In haemodialysis patients, the inability to adjust fluid-electrolyte balance and changes in haematopoietic, metabolic, and endocrine functions cause individuals to feel severe fatigue. Biological and psychological problems may occur due to fatigue, and social relations and work life are negatively affected. Although no relationship was found between compliance with diet and fluid restriction and the severity of fatigue in this study, it is thought that other factors affecting fatigue in dialysis patients may have affected this result. It is recommended to conduct randomised controlled studies in which the factors affecting patient fatigue are controlled. It is thought that ensuring weight control in patients will effectively reduce fatigue. One of the factors affecting patient compliance with dietary recommendations and fluid restriction is the communication between the patient, physician, and nurse. It is recommended that a counselling service should be structured to facilitate the patient’s communication with the team providing treatment and care.

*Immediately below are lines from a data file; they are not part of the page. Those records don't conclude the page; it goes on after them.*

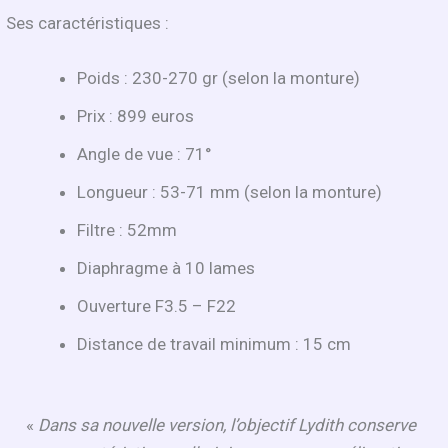
Ses caractéristiques :
Poids : 230-270 gr (selon la monture)
Prix : 899 euros
Angle de vue : 71°
Longueur : 53-71 mm (selon la monture)
Filtre : 52mm
Diaphragme à 10 lames
Ouverture F3.5 – F22
Distance de travail minimum : 15 cm
«
Dans sa nouvelle version, l’objectif Lydith conserve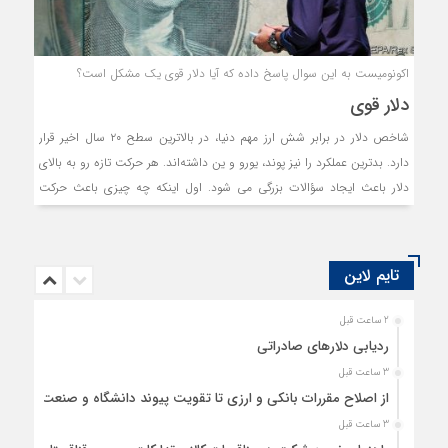
اکونومیست به این سوال پاسخ داده که آیا دلار قوی یک مشکل است؟
دلار قوی
شاخص دلار در برابر شش ارز مهم دنیا، در بالاترین سطح ۲۰ سال اخیر قرار
دارد. بدترین عملکرد را نیز پوند، یورو و ین داشته‌اند. هر حرکت تازه رو به بالای
دلار باعث ایجاد سؤالات بزرگی می شود. اول اینکه چه چیزی باعث حرکت
صعودی دلار شده است؟
تایم لاین
2 ساعت قبل
ردیابی دلارهای صادراتی
3 ساعت قبل
از اصلاح مقررات بانکی و ارزی تا تقویت پیوند دانشگاه و صنعت
3 ساعت قبل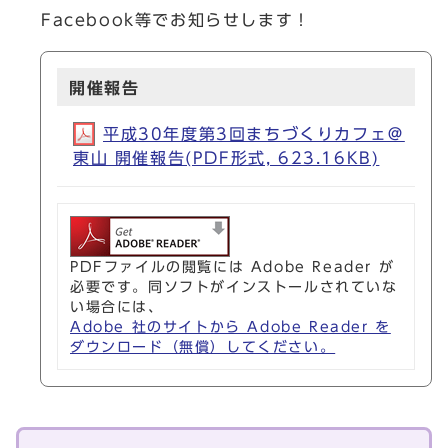
Facebook等でお知らせします！
開催報告
平成30年度第3回まちづくりカフェ＠
東山 開催報告(PDF形式, 623.16KB)
PDFファイルの閲覧には Adobe Reader が
必要です。同ソフトがインストールされていな
い場合には、
Adobe 社のサイトから Adobe Reader を
ダウンロード（無償）してください。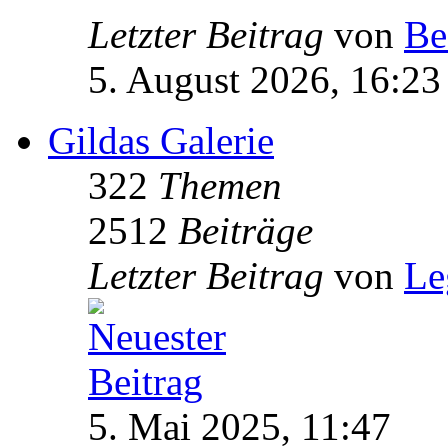
Letzter Beitrag
von
Be
5. August 2026, 16:23
Gildas Galerie
322
Themen
2512
Beiträge
Letzter Beitrag
von
Le
5. Mai 2025, 11:47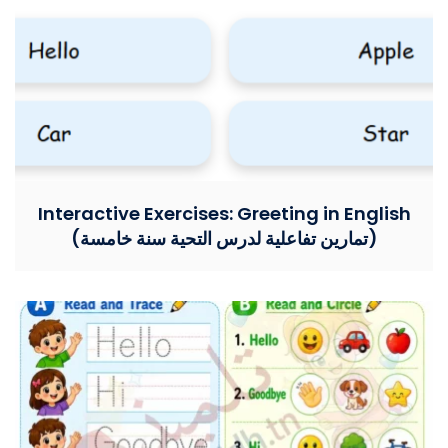
Interactive Exercises: Greeting in English
(تمارين تفاعلية لدرس التحية سنة خامسة)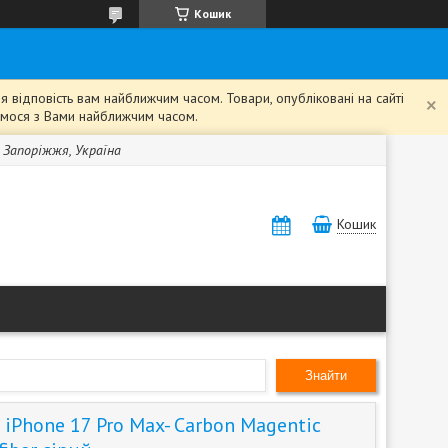
Кошик
 відповість вам найближчим часом. Товари, опубліковані на сайті
жемося з Вами найближчим часом.
, Запоріжжя, Україна
Кошик
Знайти
iPhone 17 Pro Max- Carbon Magentic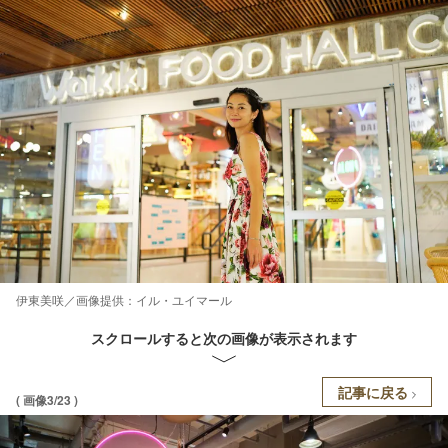
伊東美咲／画像提供：イル・ユイマール
スクロールすると次の画像が表示されます
記事に戻る
( 画像3/23 )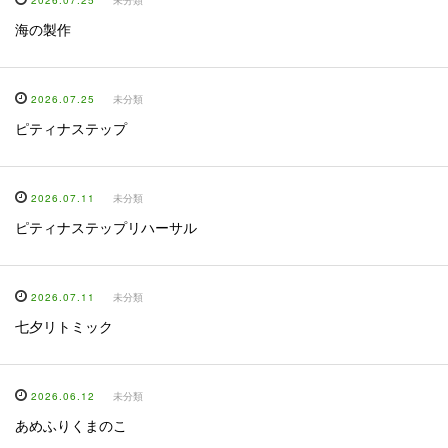
2026.07.25
未分類
海の製作
2026.07.25
未分類
ピティナステップ
2026.07.11
未分類
ピティナステップリハーサル
2026.07.11
未分類
七夕リトミック
2026.06.12
未分類
あめふりくまのこ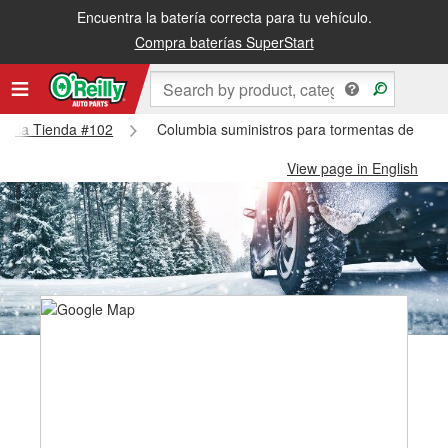
Encuentra la batería correcta para tu vehículo.
Compra baterías SuperStart
lumbia Tienda #102
Columbia suministros para tormentas de niev
View page in English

To ensure compliance with treatment and diet, comprehensive (such as diet, fluid intake, and factors affecting fatigue) and standardised training should be given to patients by nurses, and continuous patient follow-up should be performed by nurses. In the centre where the study was conducted, nurses provided adequate patient training, and patient follow-up was performed effectively. As a result, it is thought that patients’ compliance with treatment and diet increased. It is recommended that the study be replicated with a larger sample to generalise the results to haemodialysis patients.